*Prompt*: Copy every entry verbatim and skip the pictures.

Page images and extracted text:
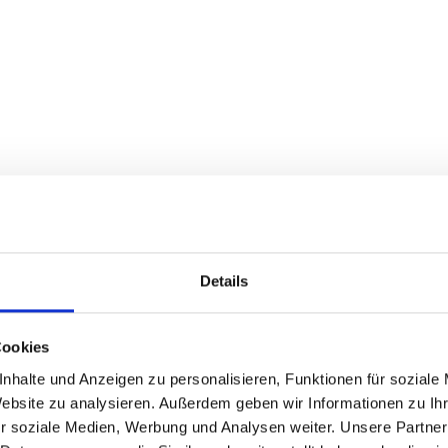
Details
Cookies
nhalte und Anzeigen zu personalisieren, Funktionen für soziale
Website zu analysieren. Außerdem geben wir Informationen zu I
r soziale Medien, Werbung und Analysen weiter. Unsere Partner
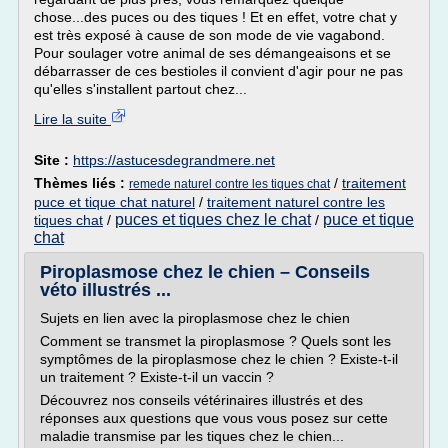
chose...des puces ou des tiques ! Et en effet, votre chat y
est très exposé à cause de son mode de vie vagabond.
Pour soulager votre animal de ses démangeaisons et se
débarrasser de ces bestioles il convient d'agir pour ne pas
qu'elles s'installent partout chez...
Lire la suite
Site :
https://astucesdegrandmere.net
Thèmes liés :
/
traitement
remede naturel contre les tiques chat
puce et tique chat naturel
/
traitement naturel contre les
puces et tiques chez le chat
puce et tique
tiques chat
/
/
chat
Piroplasmose chez le chien – Conseils
véto illustrés ...
Sujets en lien avec la piroplasmose chez le chien
Comment se transmet la piroplasmose ? Quels sont les
symptômes de la piroplasmose chez le chien ? Existe-t-il
un traitement ? Existe-t-il un vaccin ?
Découvrez nos conseils vétérinaires illustrés et des
réponses aux questions que vous vous posez sur cette
maladie transmise par les tiques chez le chien...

*Written solution*:
Details
Cookies
nhalte und Anzeigen zu personalisieren, Funktionen für soziale
Website zu analysieren. Außerdem geben wir Informationen zu I
r soziale Medien, Werbung und Analysen weiter. Unsere Partner
chose...des puces ou des tiques ! Et en effet, votre chat y
est très exposé à cause de son mode de vie vagabond.
Pour soulager votre animal de ses démangeaisons et se
débarrasser de ces bestioles il convient d'agir pour ne pas
qu'elles s'installent partout chez...
Lire la suite
Site :
https://astucesdegrandmere.net
Thèmes liés :
/
traitement
remede naturel contre les tiques chat
puce et tique chat naturel
/
traitement naturel contre les
puces et tiques chez le chat
puce et tique
tiques chat
/
/
chat
Piroplasmose chez le chien – Conseils
véto illustrés ...
Sujets en lien avec la piroplasmose chez le chien
Comment se transmet la piroplasmose ? Quels sont les
symptômes de la piroplasmose chez le chien ? Existe-t-il
un traitement ? Existe-t-il un vaccin ?
Découvrez nos conseils vétérinaires illustrés et des
réponses aux questions que vous vous posez sur cette
maladie transmise par les tiques chez le chien...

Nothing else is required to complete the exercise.